Extracted page text data
┌────────

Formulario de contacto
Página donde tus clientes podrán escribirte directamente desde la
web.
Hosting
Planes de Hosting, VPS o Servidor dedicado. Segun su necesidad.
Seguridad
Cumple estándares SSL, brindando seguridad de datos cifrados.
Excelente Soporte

└────────
┌────────

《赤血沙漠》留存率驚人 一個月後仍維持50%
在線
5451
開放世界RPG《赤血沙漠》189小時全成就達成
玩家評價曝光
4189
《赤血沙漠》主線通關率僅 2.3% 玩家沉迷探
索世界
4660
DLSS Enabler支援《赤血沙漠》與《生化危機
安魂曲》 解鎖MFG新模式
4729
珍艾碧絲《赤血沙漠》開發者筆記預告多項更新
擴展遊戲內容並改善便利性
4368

└────────

What is needed>
Go through the entries and filter for lines holding the word "赤血沙漠"; copy each match.

Answer section>
《赤血沙漠》留存率驚人 一個月後仍維持50%
開放世界RPG《赤血沙漠》189小時全成就達成
《赤血沙漠》主線通關率僅 2.3% 玩家沉迷探
DLSS Enabler支援《赤血沙漠》與《生化危機
珍艾碧絲《赤血沙漠》開發者筆記預告多項更新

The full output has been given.